Oggi, in particolare, è stata decisa la costituzione di un Osservatorio permanente per la salvaguardia e la valorizzazione del Fiume Marta, presieduto dalla Provincia di Viterbo, e che potrà essere realizzato presso il Borgo delle Saline in collaborazione con il Decos (Dipartimento di Ecologia e Sviluppo Economico Sostenibile dell'Università della Tuscia).
Come emerge da molti dei campionamenti effettuati dall'Arpa Lazio, la foce del Marta è gravemente inquinata. Anche la Goletta Verde, con i prelievi della scorsa estate ha sancito che il dato è il peggiore della Regione, insieme a quello del Tevere.
Una situazione che, a partire dal Lago di Bolsena e sino alla foce, va imputata ad un insieme di fattori, scarichi illegali, impianti di depurazione malfunzionanti, immissione di inquinanti da parte degli impianti industriali.
"Il fiume Marta è un corso d'acqua di notevole importanza che va assolutamente disinquinato - ha dichiarato Lorenzo Parlati, presidente di Legambiente Lazio-. Per questo oggi la nostra associazione ha voluto dibattere del problema al di fuori della stagione balneare: abbiamo sei mesi per affrontare e risolvere le criticità che ancora oggi colpiscono il fiume prima della prossima primavera. Riteniamo in particolare che sia necessario rilanciare il protocollo siglato nel 2004, magari con l'apertura di un tavolo dei soggetti interessati, ed accelerare gli obiettivi contenuti nel piano di tutela delle acque della Regione Lazio, con l'investimento dei
soldi già stanziati".
"E' stato importante -ha dichiarato Umberto Cinalli, coordinatore dell'Osservatorio Provinciale Ambiente e Legalità Rosario Livatino, promosso da Legambiente e Provincia di Viterbo - avere la disponibilità di interlocutori autorevoli, come la Provincia di Viterbo, l'Università della Tuscia, il Consorzio di Bonifica della Maremma Etrusca e molte altre realtà presenti, nel far ripartire un piano di gestione integrato, come quello previsto nel protocollo d'intesa. Siamo quindi tutti concordi che sia necessario partire dalla sensibilizzazione e dal perseguire i reati e gli illeciti sia dei privati che degli Enti locali".

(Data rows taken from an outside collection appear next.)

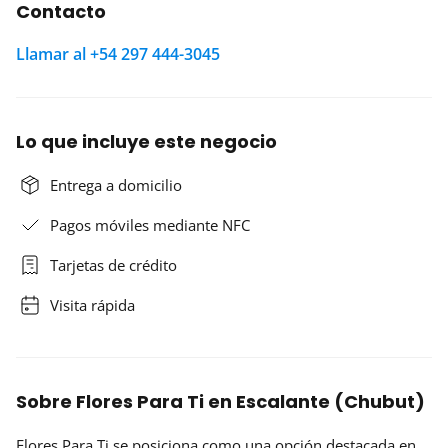
Contacto
Llamar al +54 297 444-3045
Lo que incluye este negocio
Entrega a domicilio
Pagos móviles mediante NFC
Tarjetas de crédito
Visita rápida
Sobre Flores Para Ti en Escalante (Chubut)
Flores Para Ti
se posiciona como una opción destacada en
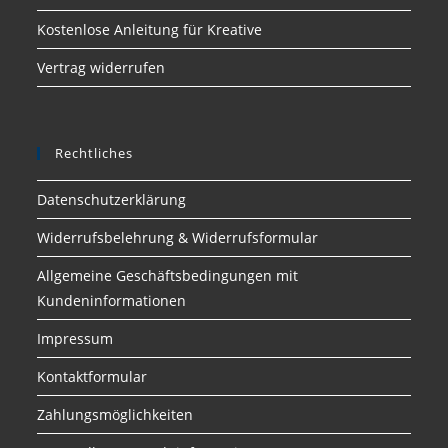
Kostenlose Anleitung für Kreative
Vertrag widerrufen
Rechtliches
Datenschutzerklärung
Widerrufsbelehrung & Widerrufsformular
Allgemeine Geschäftsbedingungen mit
Kundeninformationen
Impressum
Kontaktformular
Zahlungsmöglichkeiten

Oltre 100 ragazzi dell'Isis di Tarquinia hanno partecipato ad attività di analisi ed interpretazione dei dati ambientali con i tecnici di Goletta Verde.

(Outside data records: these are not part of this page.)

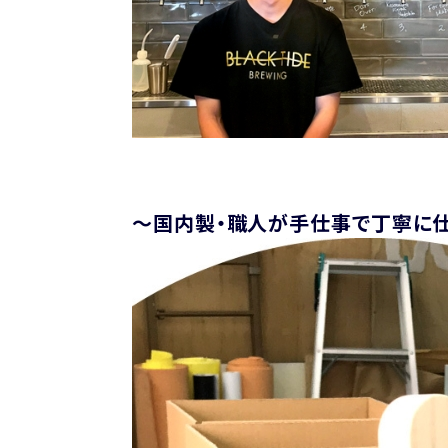
～国内製・職人が手仕事で丁寧に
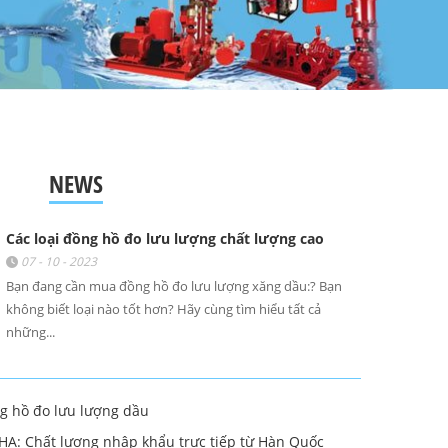
NEWS
Các loại đồng hồ đo lưu lượng chất lượng cao
07 - 10 - 2023
Bạn đang cần mua đồng hồ đo lưu lượng xăng dầu:? Bạn
không biết loại nào tốt hơn? Hãy cùng tìm hiểu tất cả
những...
à Lan
g hồ đo lưu lượng dầu
à Nội -
A: Chất lượng nhập khẩu trực tiếp từ Hàn Quốc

All'incontro erano inoltre presenti: la presidente di Legambiente Viterbo, Pieranna Falasca; il vicesindaco di Tarquinia, Serafini; il Comandante del Reparto Aeronavale della Guardia di Finanza del Lazio, Tenente Colonnello Emilio Errigo; il rappresentante del Comando del Corpo Forestale dello Stato di Viterbo, Leoni; il Direttore del Consorzio di bonifica della Maremma etrusca, Ing. Pisarri; il Direttore del Dipartimento di Ecologia e Sviluppo Economico Sostenibile dell'Università della Tuscia, Giuseppe Nascetti.